# Intense Tracer 2 - Hätte Performance-Fragen zum Bike ;)



## puitl (12. Juli 2012)

Hallo!

Habe mit der Suche keinen wirklich Allgemeinen-Thread übers Tracer 2 gefunden, darum bräuchte ich ein paar Meinungen von euch:

Ich will mir für den Wald etwas agiles, langhubiges holen das auch so 3  bis 4 mal im Jahr einen Bike-Park übersteht und natürlich für die  heimischen Touren (ca. 40km) auch Uphill tauglich ist...
...mein Vorhaben bisher: Ein Tracer 2 mit 160er Marzocchi Gabel (ob Luft  oder Feder weiß ich noch nicht), versenkbare Sattelst. und wahrsch.  2x10 Sram X9 oder sowas.
Daher nun zu meinen Fragen:

1: Uphill? Wo kommt ihr Gewichts-mäßig hin und ist bei ner 160er Gabel ne Absenkung notwendig/wünschenswert?
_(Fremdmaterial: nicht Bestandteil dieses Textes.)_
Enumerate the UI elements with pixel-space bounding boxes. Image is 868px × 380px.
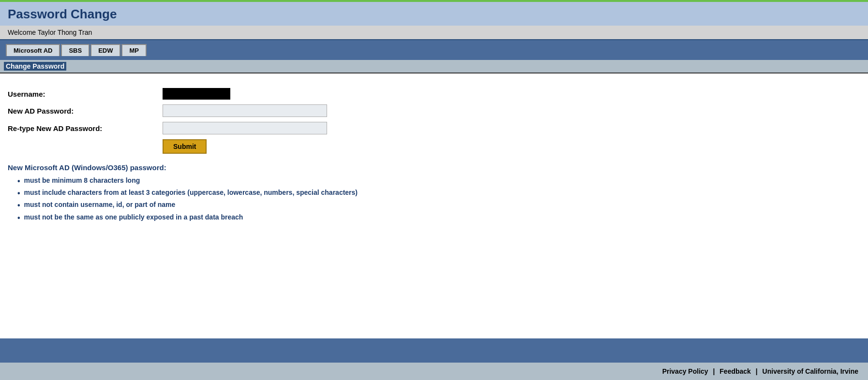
- requirements-section: New Microsoft AD (Windows/O365) password…: [8, 163, 860, 222]
- section-header-label: Change Password: [4, 62, 66, 71]
- welcome-bar: Welcome Taylor Thong Tran: [0, 26, 868, 39]
- new-password-input[interactable]: [163, 104, 327, 117]
- form-section: Username: New AD Password: Re-type New A…: [8, 88, 860, 154]
- requirement-item-3: must not contain username, id, or part o…: [17, 201, 860, 210]
- section-header: Change Password: [0, 60, 868, 73]
- retype-password-label: Re-type New AD Password:: [8, 124, 163, 132]
- requirements-list: must be minimum 8 characters long must i…: [8, 176, 860, 222]
- submit-row: Submit: [8, 139, 860, 154]
- feedback-link[interactable]: Feedback: [719, 367, 751, 375]
- submit-button[interactable]: Submit: [163, 139, 207, 154]
- page-title: Password Change: [8, 7, 860, 22]
- retype-password-input[interactable]: [163, 122, 327, 134]
- privacy-policy-link[interactable]: Privacy Policy: [662, 367, 708, 375]
- footer-sep-2: |: [756, 367, 758, 375]
- requirements-title: New Microsoft AD (Windows/O365) password…: [8, 163, 860, 172]
- new-password-row: New AD Password:: [8, 104, 860, 117]
- tab-edw[interactable]: EDW: [90, 44, 120, 56]
- main-content: Username: New AD Password: Re-type New A…: [0, 73, 868, 338]
- requirement-item-1: must be minimum 8 characters long: [17, 176, 860, 186]
- requirement-item-2: must include characters from at least 3 …: [17, 189, 860, 198]
- new-password-label: New AD Password:: [8, 107, 163, 115]
- tab-microsoft-ad[interactable]: Microsoft AD: [6, 44, 60, 56]
- requirement-item-4: must not be the same as one publicly exp…: [17, 213, 860, 222]
- welcome-text: Welcome Taylor Thong Tran: [8, 29, 92, 36]
- retype-password-row: Re-type New AD Password:: [8, 122, 860, 134]
- tab-sbs[interactable]: SBS: [61, 44, 90, 56]
- university-name: University of California, Irvine: [763, 367, 858, 375]
- nav-bar: Microsoft AD SBS EDW MP: [0, 39, 868, 60]
- username-row: Username:: [8, 88, 860, 100]
- title-bar: Password Change: [0, 2, 868, 26]
- footer-blue-bar: [0, 338, 868, 363]
- footer-sep-1: |: [713, 367, 715, 375]
- username-value: [163, 88, 230, 100]
- username-label: Username:: [8, 90, 163, 98]
- footer-links: Privacy Policy | Feedback | University o…: [0, 363, 868, 380]
- tab-mp[interactable]: MP: [121, 44, 147, 56]
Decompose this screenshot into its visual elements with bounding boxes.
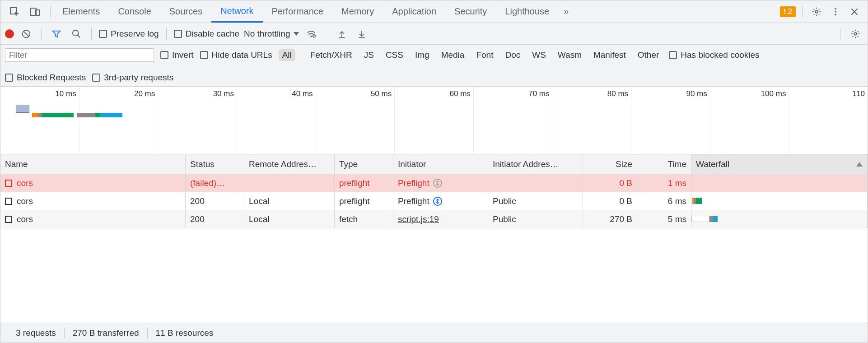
file-icon xyxy=(5,180,12,187)
search-icon[interactable] xyxy=(69,26,84,42)
tab-application[interactable]: Application xyxy=(383,0,445,23)
svg-point-5 xyxy=(835,11,836,13)
overview-selection[interactable] xyxy=(16,105,29,113)
status-resources: 11 B resources xyxy=(148,328,222,338)
type-pill-doc[interactable]: Doc xyxy=(501,49,524,61)
inspect-element-icon[interactable] xyxy=(7,4,22,19)
invert-label: Invert xyxy=(172,50,194,60)
cell-name: cors xyxy=(0,210,186,228)
type-pill-manifest[interactable]: Manifest xyxy=(590,49,630,61)
issues-badge[interactable]: ! 2 xyxy=(780,6,796,17)
type-pill-all[interactable]: All xyxy=(279,49,295,61)
initiator-text: Preflight xyxy=(398,196,429,206)
column-header[interactable]: Time xyxy=(637,154,691,174)
cell-waterfall xyxy=(691,192,868,210)
waterfall-segment xyxy=(691,216,709,222)
tab-elements[interactable]: Elements xyxy=(53,0,109,23)
overview-segment xyxy=(77,113,95,117)
devtools-tabs-bar: ElementsConsoleSourcesNetworkPerformance… xyxy=(0,0,868,23)
issues-count: 2 xyxy=(788,7,792,16)
overview-segment xyxy=(42,113,74,117)
cell-name: cors xyxy=(0,192,186,210)
network-settings-gear-icon[interactable] xyxy=(848,26,863,42)
overview-tick: 70 ms xyxy=(474,87,553,154)
waterfall-segment xyxy=(709,216,713,222)
type-pill-ws[interactable]: WS xyxy=(528,49,550,61)
table-row[interactable]: cors(failed)…preflightPreflight0 B1 ms xyxy=(0,174,868,192)
disable-cache-checkbox[interactable]: Disable cache xyxy=(174,29,239,39)
settings-gear-icon[interactable] xyxy=(809,4,824,19)
third-party-checkbox[interactable]: 3rd-party requests xyxy=(92,73,173,83)
table-header-row: NameStatusRemote Addres…TypeInitiatorIni… xyxy=(0,154,868,174)
column-header[interactable]: Status xyxy=(186,154,244,174)
svg-point-3 xyxy=(815,10,818,13)
type-pill-fetchxhr[interactable]: Fetch/XHR xyxy=(307,49,356,61)
panel-tabs: ElementsConsoleSourcesNetworkPerformance… xyxy=(53,0,558,23)
filter-icon[interactable] xyxy=(49,26,64,42)
type-pill-other[interactable]: Other xyxy=(634,49,663,61)
export-har-icon[interactable] xyxy=(354,26,369,42)
close-devtools-icon[interactable] xyxy=(847,4,862,19)
column-header[interactable]: Remote Addres… xyxy=(244,154,335,174)
cell-type: preflight xyxy=(335,174,393,192)
invert-checkbox[interactable]: Invert xyxy=(160,50,194,60)
network-filter-bar: Invert Hide data URLs AllFetch/XHRJSCSSI… xyxy=(0,45,868,87)
kebab-menu-icon[interactable] xyxy=(828,4,843,19)
tab-network[interactable]: Network xyxy=(211,0,262,23)
table-row[interactable]: cors200Localfetchscript.js:19Public270 B… xyxy=(0,210,868,228)
clear-log-icon[interactable] xyxy=(19,26,34,42)
cell-type: preflight xyxy=(335,192,393,210)
record-button[interactable] xyxy=(5,29,14,38)
table-row[interactable]: cors200LocalpreflightPreflightPublic0 B6… xyxy=(0,192,868,210)
import-har-icon[interactable] xyxy=(334,26,350,42)
timeline-overview[interactable]: 10 ms20 ms30 ms40 ms50 ms60 ms70 ms80 ms… xyxy=(0,87,868,154)
file-icon xyxy=(5,198,12,205)
type-pill-js[interactable]: JS xyxy=(360,49,378,61)
type-pill-wasm[interactable]: Wasm xyxy=(554,49,585,61)
tab-performance[interactable]: Performance xyxy=(263,0,333,23)
overview-tick: 100 ms xyxy=(710,87,789,154)
more-tabs-button[interactable]: » xyxy=(558,6,574,17)
has-blocked-cookies-checkbox[interactable]: Has blocked cookies xyxy=(669,50,759,60)
status-bar: 3 requests 270 B transferred 11 B resour… xyxy=(0,323,868,343)
blocked-requests-label: Blocked Requests xyxy=(17,73,86,83)
cell-type: fetch xyxy=(335,210,393,228)
overview-tick-label: 40 ms xyxy=(292,89,313,98)
column-header[interactable]: Type xyxy=(335,154,393,174)
cell-time: 1 ms xyxy=(637,174,691,192)
tab-sources[interactable]: Sources xyxy=(160,0,211,23)
network-conditions-icon[interactable] xyxy=(303,26,319,42)
throttling-dropdown[interactable]: No throttling xyxy=(244,29,299,39)
filter-input[interactable] xyxy=(5,48,154,62)
separator xyxy=(50,6,51,18)
tab-lighthouse[interactable]: Lighthouse xyxy=(496,0,558,23)
type-pill-img[interactable]: Img xyxy=(411,49,433,61)
column-header[interactable]: Size xyxy=(583,154,637,174)
overview-tick: 90 ms xyxy=(631,87,710,154)
toggle-device-toolbar-icon[interactable] xyxy=(28,4,43,19)
network-toolbar: Preserve log Disable cache No throttling xyxy=(0,23,868,45)
tab-memory[interactable]: Memory xyxy=(332,0,383,23)
initiator-text[interactable]: script.js:19 xyxy=(398,214,439,224)
cell-status: 200 xyxy=(186,192,244,210)
file-icon xyxy=(5,216,12,223)
overview-tick-label: 20 ms xyxy=(134,89,155,98)
column-header[interactable]: Initiator Addres… xyxy=(488,154,583,174)
tab-console[interactable]: Console xyxy=(109,0,160,23)
type-pill-media[interactable]: Media xyxy=(438,49,468,61)
preserve-log-checkbox[interactable]: Preserve log xyxy=(99,29,159,39)
tab-security[interactable]: Security xyxy=(445,0,496,23)
svg-point-4 xyxy=(835,8,836,9)
requests-table: NameStatusRemote Addres…TypeInitiatorIni… xyxy=(0,154,868,323)
type-pill-font[interactable]: Font xyxy=(472,49,497,61)
cell-initiator-address: Public xyxy=(488,192,583,210)
type-pill-css[interactable]: CSS xyxy=(382,49,407,61)
preflight-icon xyxy=(433,197,442,206)
column-header[interactable]: Waterfall xyxy=(691,154,868,174)
svg-point-8 xyxy=(73,30,79,36)
blocked-requests-checkbox[interactable]: Blocked Requests xyxy=(5,73,86,83)
hide-data-urls-checkbox[interactable]: Hide data URLs xyxy=(200,50,272,60)
column-header[interactable]: Initiator xyxy=(393,154,488,174)
column-header[interactable]: Name xyxy=(0,154,186,174)
separator xyxy=(91,28,92,40)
2: Wie Bike-Park tauglich ist das Bike? Springe keine hohen und weiten  Sachen (muss meine Musiker-Finger schützen! ), aber halt "klassischer  Amateur-Downhill" mit mittleren Sprüngen und groben Waldpassagen.

Danke euch für jeden Tipp 
	

	
	
		
		

		
			




Dachte auch schon an Liteville, bin aber eher Fan von den "massiven amerikanischen" (Fahre zurzeit Transition)

Grüße Leo


----------



## pom (13. Juli 2012)

Hallo, mein Intense Tracer 2 Rahmen ist im Moment beim Händler und wir aufgebaut.

Zu 1. kann ich dir nur sagen das der Rahmen richtig schwer ist 
Mein Tracer 2 in Can Am Yellow Grösse S wiegt 3390 Gramm.
http://gewichte.mtb-news.de/product-4809/intense-full-suspension-tracer-2

Mein Bike sollte am Schluss mit 2013er Lyrik 170mm ca. 13,5 Kilo wiegen.
http://gewichte.mtb-news.de/product-4811/rock-shox-federgabel-lyrik-rc2dh-solo-air 
Da ich aber nur ~65 Kilo wiege habe ich viel Leichtbauzeugs verbaut wie z.B. Tune Tweny 4 Laufräder.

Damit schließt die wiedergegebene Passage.